# Material for the task
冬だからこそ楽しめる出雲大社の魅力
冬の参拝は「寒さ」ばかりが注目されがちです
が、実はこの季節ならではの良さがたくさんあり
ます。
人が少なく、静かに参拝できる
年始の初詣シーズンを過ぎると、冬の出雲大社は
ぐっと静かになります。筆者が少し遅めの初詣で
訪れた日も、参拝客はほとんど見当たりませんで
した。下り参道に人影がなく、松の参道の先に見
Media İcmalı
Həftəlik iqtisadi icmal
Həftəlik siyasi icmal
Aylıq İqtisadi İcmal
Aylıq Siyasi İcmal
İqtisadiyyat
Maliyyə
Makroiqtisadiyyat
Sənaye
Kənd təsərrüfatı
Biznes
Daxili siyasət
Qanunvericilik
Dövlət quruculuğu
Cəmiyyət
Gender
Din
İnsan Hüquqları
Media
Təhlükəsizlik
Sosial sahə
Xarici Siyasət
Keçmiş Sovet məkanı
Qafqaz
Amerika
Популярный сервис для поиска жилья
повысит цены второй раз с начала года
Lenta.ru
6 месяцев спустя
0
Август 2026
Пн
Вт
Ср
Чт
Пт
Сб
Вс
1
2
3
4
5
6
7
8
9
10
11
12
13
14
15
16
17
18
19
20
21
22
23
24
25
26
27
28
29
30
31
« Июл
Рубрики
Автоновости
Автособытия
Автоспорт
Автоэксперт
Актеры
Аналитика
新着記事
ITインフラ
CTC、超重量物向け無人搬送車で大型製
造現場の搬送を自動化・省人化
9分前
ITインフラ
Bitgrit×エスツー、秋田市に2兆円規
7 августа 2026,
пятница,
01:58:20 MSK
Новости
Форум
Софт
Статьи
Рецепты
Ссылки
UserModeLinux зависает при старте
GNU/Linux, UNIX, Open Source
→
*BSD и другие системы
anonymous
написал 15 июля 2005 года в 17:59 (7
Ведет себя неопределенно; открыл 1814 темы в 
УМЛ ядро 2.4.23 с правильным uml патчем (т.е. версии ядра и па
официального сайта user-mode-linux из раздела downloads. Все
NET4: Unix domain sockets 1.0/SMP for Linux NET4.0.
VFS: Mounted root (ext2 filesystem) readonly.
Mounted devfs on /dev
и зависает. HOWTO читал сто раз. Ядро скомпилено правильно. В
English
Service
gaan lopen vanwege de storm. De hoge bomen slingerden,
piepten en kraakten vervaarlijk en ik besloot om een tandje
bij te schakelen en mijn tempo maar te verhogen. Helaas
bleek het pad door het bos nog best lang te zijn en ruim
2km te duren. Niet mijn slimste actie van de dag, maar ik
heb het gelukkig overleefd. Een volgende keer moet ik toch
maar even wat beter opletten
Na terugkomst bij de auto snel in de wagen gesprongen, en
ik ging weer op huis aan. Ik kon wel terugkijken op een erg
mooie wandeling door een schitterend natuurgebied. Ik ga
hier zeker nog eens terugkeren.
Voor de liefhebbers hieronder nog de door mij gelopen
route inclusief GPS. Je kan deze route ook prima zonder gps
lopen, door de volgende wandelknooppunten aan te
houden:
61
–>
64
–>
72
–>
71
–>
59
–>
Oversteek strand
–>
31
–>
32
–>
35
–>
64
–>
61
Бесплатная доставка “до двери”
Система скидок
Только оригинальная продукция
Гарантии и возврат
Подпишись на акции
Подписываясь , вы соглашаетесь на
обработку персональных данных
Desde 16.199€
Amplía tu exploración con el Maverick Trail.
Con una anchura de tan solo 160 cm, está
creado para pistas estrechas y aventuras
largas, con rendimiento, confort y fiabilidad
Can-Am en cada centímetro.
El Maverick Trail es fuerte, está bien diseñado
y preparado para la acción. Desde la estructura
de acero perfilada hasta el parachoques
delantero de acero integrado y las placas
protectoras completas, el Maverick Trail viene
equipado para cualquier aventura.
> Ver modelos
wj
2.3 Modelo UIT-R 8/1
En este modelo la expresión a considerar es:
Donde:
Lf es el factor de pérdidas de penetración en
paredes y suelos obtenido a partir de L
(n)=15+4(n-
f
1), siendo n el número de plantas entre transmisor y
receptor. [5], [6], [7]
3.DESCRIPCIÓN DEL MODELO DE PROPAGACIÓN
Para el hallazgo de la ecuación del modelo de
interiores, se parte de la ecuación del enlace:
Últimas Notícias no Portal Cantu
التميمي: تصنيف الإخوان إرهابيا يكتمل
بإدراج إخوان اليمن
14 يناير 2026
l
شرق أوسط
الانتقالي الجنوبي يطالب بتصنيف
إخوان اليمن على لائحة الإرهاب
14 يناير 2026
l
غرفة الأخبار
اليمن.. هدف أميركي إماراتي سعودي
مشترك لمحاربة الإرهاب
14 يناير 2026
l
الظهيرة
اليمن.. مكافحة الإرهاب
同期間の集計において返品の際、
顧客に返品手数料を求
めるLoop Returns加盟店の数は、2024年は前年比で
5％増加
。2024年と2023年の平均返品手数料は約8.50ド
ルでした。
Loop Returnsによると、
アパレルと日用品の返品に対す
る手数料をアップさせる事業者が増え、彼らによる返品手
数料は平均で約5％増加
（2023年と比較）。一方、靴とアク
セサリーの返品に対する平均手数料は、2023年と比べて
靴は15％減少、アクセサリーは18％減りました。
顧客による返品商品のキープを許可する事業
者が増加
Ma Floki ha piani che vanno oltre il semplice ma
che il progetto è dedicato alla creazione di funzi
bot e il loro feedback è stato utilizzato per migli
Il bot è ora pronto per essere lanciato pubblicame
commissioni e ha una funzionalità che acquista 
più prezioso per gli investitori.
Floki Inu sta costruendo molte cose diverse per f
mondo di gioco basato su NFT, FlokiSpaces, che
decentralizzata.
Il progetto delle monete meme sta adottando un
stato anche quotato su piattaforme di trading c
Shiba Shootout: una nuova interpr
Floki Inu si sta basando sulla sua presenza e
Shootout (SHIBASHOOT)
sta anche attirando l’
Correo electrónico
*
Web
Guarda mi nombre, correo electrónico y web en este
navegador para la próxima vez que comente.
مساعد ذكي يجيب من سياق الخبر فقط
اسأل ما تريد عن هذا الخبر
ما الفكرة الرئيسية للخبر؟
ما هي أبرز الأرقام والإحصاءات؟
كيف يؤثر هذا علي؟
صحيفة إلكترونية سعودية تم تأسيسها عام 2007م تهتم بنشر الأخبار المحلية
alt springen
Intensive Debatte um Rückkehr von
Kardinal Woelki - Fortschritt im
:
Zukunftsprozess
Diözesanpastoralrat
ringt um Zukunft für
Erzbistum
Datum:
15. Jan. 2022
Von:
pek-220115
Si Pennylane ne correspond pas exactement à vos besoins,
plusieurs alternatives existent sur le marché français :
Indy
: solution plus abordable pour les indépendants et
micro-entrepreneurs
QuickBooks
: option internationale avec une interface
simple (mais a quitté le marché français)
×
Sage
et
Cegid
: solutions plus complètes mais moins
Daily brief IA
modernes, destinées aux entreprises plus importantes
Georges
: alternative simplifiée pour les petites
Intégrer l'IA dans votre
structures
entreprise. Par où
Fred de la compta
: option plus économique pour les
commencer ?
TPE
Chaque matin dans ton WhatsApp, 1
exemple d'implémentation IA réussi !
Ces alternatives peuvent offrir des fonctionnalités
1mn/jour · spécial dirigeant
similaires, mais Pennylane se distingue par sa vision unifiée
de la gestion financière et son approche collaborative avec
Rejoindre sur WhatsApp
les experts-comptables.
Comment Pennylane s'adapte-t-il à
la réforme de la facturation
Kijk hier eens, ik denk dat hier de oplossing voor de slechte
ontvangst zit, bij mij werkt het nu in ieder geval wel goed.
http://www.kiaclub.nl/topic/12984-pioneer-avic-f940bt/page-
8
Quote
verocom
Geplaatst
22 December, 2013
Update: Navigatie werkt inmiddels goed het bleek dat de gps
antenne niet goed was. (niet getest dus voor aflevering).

# Exercise brief
Set down, exactly as they stand above, the lines starting with the line with "hier zeker nog eens terugkeren." and going on through the line with "Desde 16.199€", and no others.

# Expected answer
hier zeker nog eens terugkeren.
Voor de liefhebbers hieronder nog de door mij gelopen
route inclusief GPS. Je kan deze route ook prima zonder gps
lopen, door de volgende wandelknooppunten aan te
houden:
61
–>
64
–>
72
–>
71
–>
59
–>
Oversteek strand
–>
31
–>
32
–>
35
–>
64
–>
61
Бесплатная доставка “до двери”
Система скидок
Только оригинальная продукция
Гарантии и возврат
Подпишись на акции
Подписываясь , вы соглашаетесь на
обработку персональных данных
Desde 16.199€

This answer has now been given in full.